I didn’t have time to put down my purse or my notebook. We walked to the corral in back of her farmhouse. The horse who’d been spooked by a truck was among the six or seven horses gathered there. I was paralyzed with fear when all of them — so much taller than I, it seemed — galloped over to greet us. We got into a bit of a tussle over who would get to have my reporter’s notebook. They nudged, nuzzled and bonked me repeatedly. I could barely keep my balance as Kumin stood back, smiling as her brood enthusiastically welcomed me. Words like stampede and crushed and horseflesh were whirling through my anxiety. I tried, of course, to conceal my terror but I’m sure it was obvious. By the time we left the corral, I smelled like wet hay and mud and manure. My reporter’s notebook was slimy. My Ferragamo flats were caked with dirt. I slipped into the living room, ahead of Kumin, to find her husband on his knees, tending the fire.

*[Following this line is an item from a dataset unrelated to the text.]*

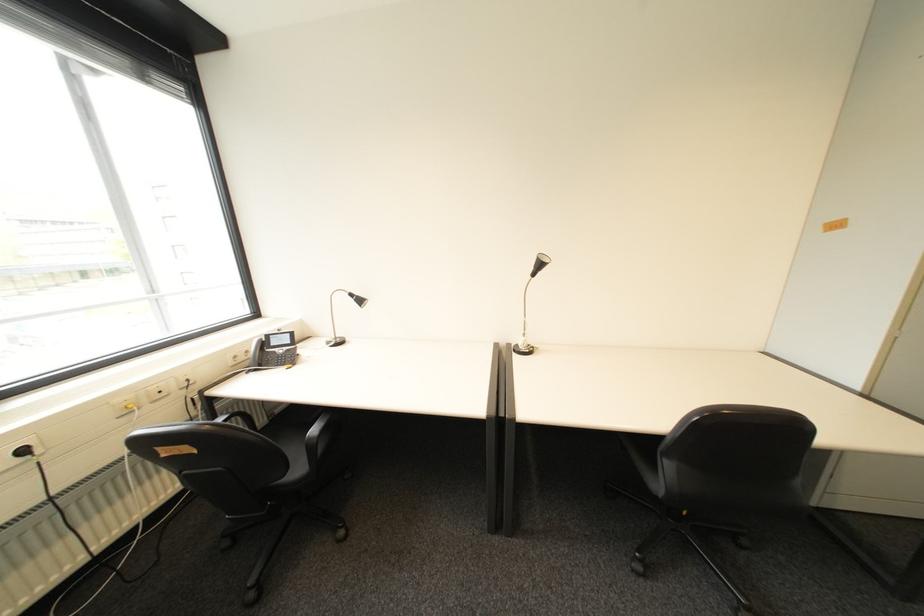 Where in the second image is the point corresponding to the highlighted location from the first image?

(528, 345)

Though my stated purpose that day was to follow up on the accident and see how a working writer had found her way back to the writing, Kumin wanted to elevate the discussion. She wanted to talk about her poetry. I could not oblige her. Despite the serious homework I had done, I’m no scholar and no poet. And even though I lived with a poet, I had no insights that could carry me through this excruciating mismatch.

Of course my intention was never to annoy or frustrate Maxine Kumin. But I had. I persisted with the questions she didn’t want to answer. Call me inflexible. I took notes. I acted like everything was okay when, in fact, I was assuring that this fiasco would fully fledge and that I would bring her down with me. Guess what? Sometimes you just have to give it up and walk away.

I left at dusk, spent the night at a local B&B, explored the fabulous bookstore and somewhere around midnight, after a couple of glasses of wine, I stopped shaking. When I got back to Massachusetts, I called my editor and said, “I’m going to write about Andre Dubus III going on the Oprah show instead.”

I saved my notes from the Maxine Kumin interview, not for whatever value they may have, but to never forget. I don't want to forget her, and what she means to me. And I don't want to forget the lesson she taught me: There are times when I will fail. But there are good and bad ways to fail.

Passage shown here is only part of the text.